View this notebook on GitHub

ColumnName Labeler Tutorial

This notebook teaches how to use the existing ColumnNameModel:

  1. Loading and utilizing the pre-existing ColumnNameModel

  2. Run the labeler

First, let’s import the libraries needed for this example.

[ ]:
import os
import sys
import json
from pprint import pprint

import pandas as pd

try:
    import dataprofiler as dp
except ImportError:
    sys.path.insert(0, '../..')
    import dataprofiler as dp

Loading and predicting using a pre-existing model using load_from_library

The easiest option for users is to load_from_library by specifying the name for the labeler in the resources/ folder. Quickly import and start predicting with any model from the Data Profiler’s library of models available.

[ ]:
labeler_from_library = dp.DataLabeler.load_from_library('column_name_labeler')
[ ]:
labeler_from_library.predict(data=["ssn"])

Loading and using the pre-existing column name labeler using load_with_components

For example purposes here, we will import the exsting ColumnName labeler via the load_with_components command from the dp.DataLabeler. This shows a bit more of the details of the data labeler’s flow.

[ ]:
parameters = {
            "true_positive_dict": [
                {"attribute": "ssn", "label": "ssn"},
                {"attribute": "suffix", "label": "name"},
                {"attribute": "my_home_address", "label": "address"},
            ],
            "false_positive_dict": [
                {
                    "attribute": "contract_number",
                    "label": "ssn",
                },
                {
                    "attribute": "role",
                    "label": "name",
                },
                {
                    "attribute": "send_address",
                    "label": "address",
                },
            ],
            "negative_threshold_config": 50,
            "positive_threshold_config": 85,
            "include_label": True,
        }

label_mapping = {"ssn": 1, "name": 2, "address": 3}
[ ]:
# pre processor
preprocessor = dp.labelers.data_processing.DirectPassPreprocessor()

# model
from dataprofiler.labelers.column_name_model import ColumnNameModel
model = ColumnNameModel(
    parameters=parameters,
    label_mapping=label_mapping,
)


# post processor
postprocessor = dp.labelers.data_processing.ColumnNameModelPostprocessor()
[ ]:
data_labeler = dp.DataLabeler.load_with_components(
    preprocessor=preprocessor,
    model=model,
    postprocessor=postprocessor,
)
data_labeler.model.help()
[ ]:
pprint(data_labeler.label_mapping)
[ ]:
pprint(data_labeler.model._parameters)

Predicting with the ColumnName labeler

In the prediction below, the data will be passed into to stages in the background - 1) compare_negative: The idea behind the compare_negative is to first filter out any possibility of flagging a false positive in the model prediction.

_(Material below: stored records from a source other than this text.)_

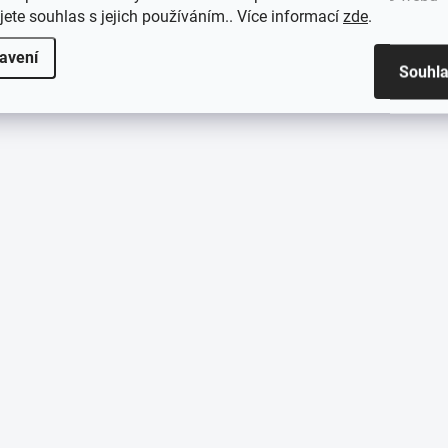
jete souhlas s jejich používáním.. Více informací
zde
.
avení
Souhl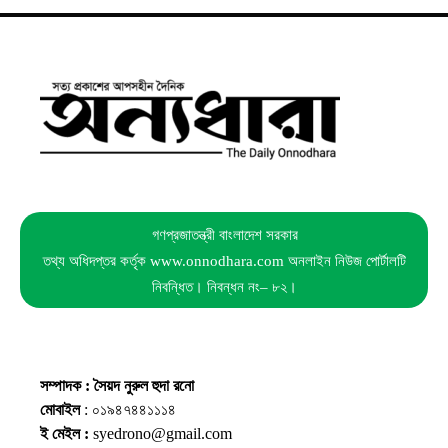
গণপ্রজাতন্ত্রী বাংলাদেশ সরকার
তথ্য অধিদপ্তর কর্তৃক www.onnodhara.com অনলাইন নিউজ পোর্টালটি
নিবন্ধিত। নিবন্ধন নং– ৮২।
সম্পাদক : সৈয়দ নুরুল হুদা রনো
মোবাইল
: ০১৯৪৭৪৪১১১৪
ই মেইল :
syedrono@gmail.com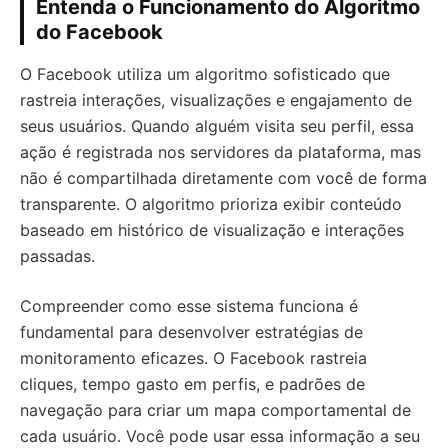
Entenda o Funcionamento do Algoritmo
do Facebook
O Facebook utiliza um algoritmo sofisticado que
rastreia interações, visualizações e engajamento de
seus usuários. Quando alguém visita seu perfil, essa
ação é registrada nos servidores da plataforma, mas
não é compartilhada diretamente com você de forma
transparente. O algoritmo prioriza exibir conteúdo
baseado em histórico de visualização e interações
passadas.
Compreender como esse sistema funciona é
fundamental para desenvolver estratégias de
monitoramento eficazes. O Facebook rastreia
cliques, tempo gasto em perfis, e padrões de
navegação para criar um mapa comportamental de
cada usuário. Você pode usar essa informação a seu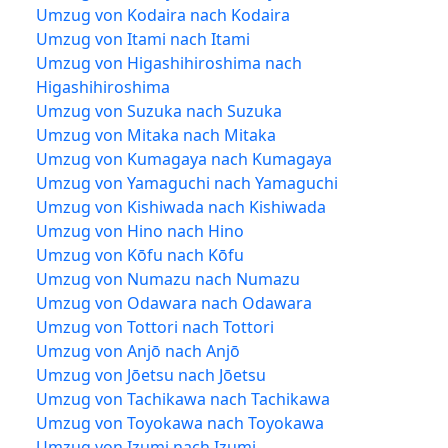
Umzug von Kodaira nach Kodaira
Umzug von Itami nach Itami
Umzug von Higashihiroshima nach
Higashihiroshima
Umzug von Suzuka nach Suzuka
Umzug von Mitaka nach Mitaka
Umzug von Kumagaya nach Kumagaya
Umzug von Yamaguchi nach Yamaguchi
Umzug von Kishiwada nach Kishiwada
Umzug von Hino nach Hino
Umzug von Kōfu nach Kōfu
Umzug von Numazu nach Numazu
Umzug von Odawara nach Odawara
Umzug von Tottori nach Tottori
Umzug von Anjō nach Anjō
Umzug von Jōetsu nach Jōetsu
Umzug von Tachikawa nach Tachikawa
Umzug von Toyokawa nach Toyokawa
Umzug von Izumi nach Izumi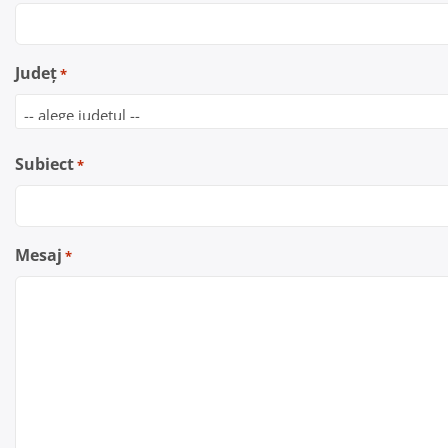
Județ
*
Subiect
*
Mesaj
*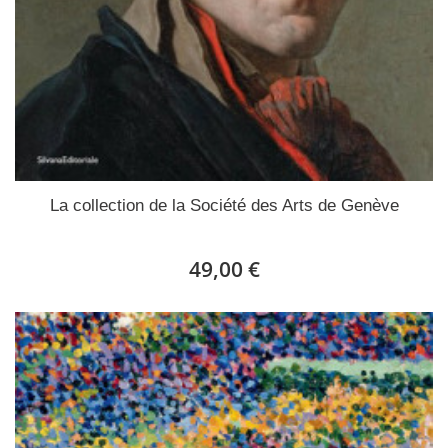
La collection de la Société des Arts de Genève
49,00 €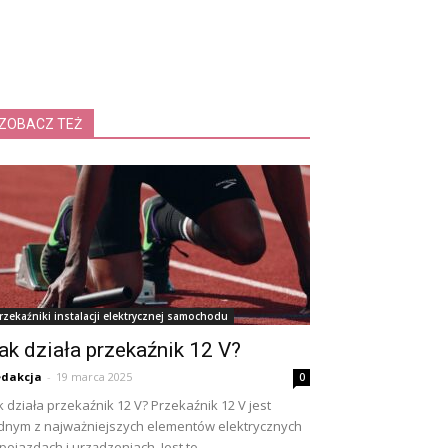
ZOBACZ TEŻ
rzekaźniki instalacji elektrycznej samochodu
ak działa przekaźnik 12 V?
dakcja
-
19 marca 2025
0
k działa przekaźnik 12 V? Przekaźnik 12 V jest
dnym z najważniejszych elementów elektrycznych
pojazdach i urządzeniach. Jest to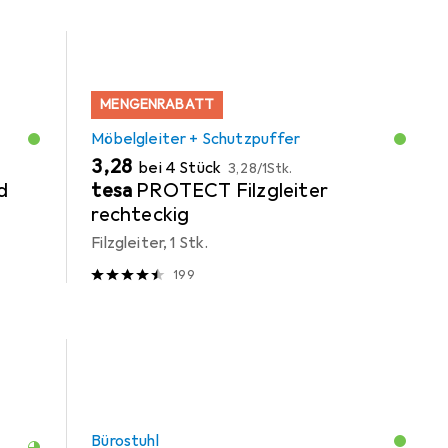
MENGENRABATT
Möbelgleiter + Schutzpuffer
EUR
EUR
3,28
bei 4 Stück
3,28
/
1Stk.
d
tesa
PROTECT Filzgleiter
rechteckig
Filzgleiter, 1 Stk.
199
Bürostuhl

In this step, the confidence value is checked and if the similarity is too close to being a false positive, that particular string in the data is removed and not returned to the compare_positive. - 2) compare_positive: Finally the data is passed to the compare_positive step and checked for similarity with the the true_positive_dict values. Again, during this stage the positive_threshold_config is used to filter the results to only those data values that are greater than or equal to the positive_threshold_config provided by the user.

[ ]:
# evaluate a prediction using the default parameters
data_labeler.predict(data=["ssn", "name", "address"])

Replacing the parameters in the existing labeler

We can achieve this by: 1. Setting the label mapping to the new labels 2. Setting the model parameters which include: true_positive_dict, false_positive_dict, negative_threshold_config, positive_threshold_config, and include_label

where true_positive_dict and false_positive_dict are lists of dicts, negative_threshold_config and positive_threshold_config are integer values between 0 and 100, and include_label is a boolean value that determines if the output should include the prediction labels or only the confidence values.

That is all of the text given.